REQUIRED ACTION: The response should consist of the records, reproduced exactly.

Extracted records:
Content starts

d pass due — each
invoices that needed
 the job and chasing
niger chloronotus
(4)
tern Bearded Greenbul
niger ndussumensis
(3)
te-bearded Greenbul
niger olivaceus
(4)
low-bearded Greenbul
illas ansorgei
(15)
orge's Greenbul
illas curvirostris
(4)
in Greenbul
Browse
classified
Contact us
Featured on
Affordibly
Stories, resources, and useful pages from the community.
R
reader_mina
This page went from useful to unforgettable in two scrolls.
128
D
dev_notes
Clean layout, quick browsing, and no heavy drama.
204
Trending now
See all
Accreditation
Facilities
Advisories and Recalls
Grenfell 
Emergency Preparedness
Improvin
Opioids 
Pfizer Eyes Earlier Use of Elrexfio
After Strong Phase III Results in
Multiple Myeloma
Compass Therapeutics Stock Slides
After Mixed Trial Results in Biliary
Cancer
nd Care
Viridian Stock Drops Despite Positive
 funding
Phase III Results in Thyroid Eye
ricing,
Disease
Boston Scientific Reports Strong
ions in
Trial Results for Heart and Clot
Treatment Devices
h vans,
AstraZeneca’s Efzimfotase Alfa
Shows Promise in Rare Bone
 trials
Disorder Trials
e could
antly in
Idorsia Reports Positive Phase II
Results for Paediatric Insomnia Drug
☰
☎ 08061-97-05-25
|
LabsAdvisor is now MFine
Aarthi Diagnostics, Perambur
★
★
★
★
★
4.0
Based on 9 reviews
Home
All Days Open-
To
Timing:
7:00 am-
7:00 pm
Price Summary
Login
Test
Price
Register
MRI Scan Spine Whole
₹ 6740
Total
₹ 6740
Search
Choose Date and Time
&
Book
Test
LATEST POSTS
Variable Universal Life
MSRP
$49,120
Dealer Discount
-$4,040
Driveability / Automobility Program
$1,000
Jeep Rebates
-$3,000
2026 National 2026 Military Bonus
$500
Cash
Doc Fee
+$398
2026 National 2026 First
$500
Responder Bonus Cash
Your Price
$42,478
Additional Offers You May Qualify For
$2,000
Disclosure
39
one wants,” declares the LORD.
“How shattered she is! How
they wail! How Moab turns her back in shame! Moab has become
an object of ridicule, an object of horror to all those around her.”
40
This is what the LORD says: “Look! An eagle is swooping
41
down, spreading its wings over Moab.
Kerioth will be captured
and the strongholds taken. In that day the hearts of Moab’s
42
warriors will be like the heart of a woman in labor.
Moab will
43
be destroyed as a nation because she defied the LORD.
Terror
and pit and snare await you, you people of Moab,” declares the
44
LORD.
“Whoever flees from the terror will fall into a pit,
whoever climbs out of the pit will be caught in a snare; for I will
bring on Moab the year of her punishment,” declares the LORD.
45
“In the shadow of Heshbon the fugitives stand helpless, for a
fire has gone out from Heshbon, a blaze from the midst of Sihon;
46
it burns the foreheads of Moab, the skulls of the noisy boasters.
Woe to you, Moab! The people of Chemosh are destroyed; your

Content ends

WRITTEN ANSWER:
d pass due — each
invoices that needed
 the job and chasing
niger chloronotus
(4)
tern Bearded Greenbul
niger ndussumensis
(3)
te-bearded Greenbul
niger olivaceus
(4)
low-bearded Greenbul
illas ansorgei
(15)
orge's Greenbul
illas curvirostris
(4)
in Greenbul
Browse
classified
Contact us
Featured on
Affordibly
Stories, resources, and useful pages from the community.
R
reader_mina
This page went from useful to unforgettable in two scrolls.
128
D
dev_notes
Clean layout, quick browsing, and no heavy drama.
204
Trending now
See all
Accreditation
Facilities
Advisories and Recalls
Grenfell 
Emergency Preparedness
Improvin
Opioids 
Pfizer Eyes Earlier Use of Elrexfio
After Strong Phase III Results in
Multiple Myeloma
Compass Therapeutics Stock Slides
After Mixed Trial Results in Biliary
Cancer
nd Care
Viridian Stock Drops Despite Positive
 funding
Phase III Results in Thyroid Eye
ricing,
Disease
Boston Scientific Reports Strong
ions in
Trial Results for Heart and Clot
Treatment Devices
h vans,
AstraZeneca’s Efzimfotase Alfa
Shows Promise in Rare Bone
 trials
Disorder Trials
e could
antly in
Idorsia Reports Positive Phase II
Results for Paediatric Insomnia Drug
☰
☎ 08061-97-05-25
|
LabsAdvisor is now MFine
Aarthi Diagnostics, Perambur
★
★
★
★
★
4.0
Based on 9 reviews
Home
All Days Open-
To
Timing:
7:00 am-
7:00 pm
Price Summary
Login
Test
Price
Register
MRI Scan Spine Whole
₹ 6740
Total
₹ 6740
Search
Choose Date and Time
&
Book
Test
LATEST POSTS
Variable Universal Life
MSRP
$49,120
Dealer Discount
-$4,040
Driveability / Automobility Program
$1,000
Jeep Rebates
-$3,000
2026 National 2026 Military Bonus
$500
Cash
Doc Fee
+$398
2026 National 2026 First
$500
Responder Bonus Cash
Your Price
$42,478
Additional Offers You May Qualify For
$2,000
Disclosure
39
one wants,” declares the LORD.
“How shattered she is! How
they wail! How Moab turns her back in shame! Moab has become
an object of ridicule, an object of horror to all those around her.”
40
This is what the LORD says: “Look! An eagle is swooping
41
down, spreading its wings over Moab.
Kerioth will be captured
and the strongholds taken. In that day the hearts of Moab’s
42
warriors will be like the heart of a woman in labor.
Moab will
43
be destroyed as a nation because she defied the LORD.
Terror
and pit and snare await you, you people of Moab,” declares the
44
LORD.
“Whoever flees from the terror will fall into a pit,
whoever climbs out of the pit will be caught in a snare; for I will
bring on Moab the year of her punishment,” declares the LORD.
45
“In the shadow of Heshbon the fugitives stand helpless, for a
fire has gone out from Heshbon, a blaze from the midst of Sihon;
46
it burns the foreheads of Moab, the skulls of the noisy boasters.
Woe to you, Moab! The people of Chemosh are destroyed; your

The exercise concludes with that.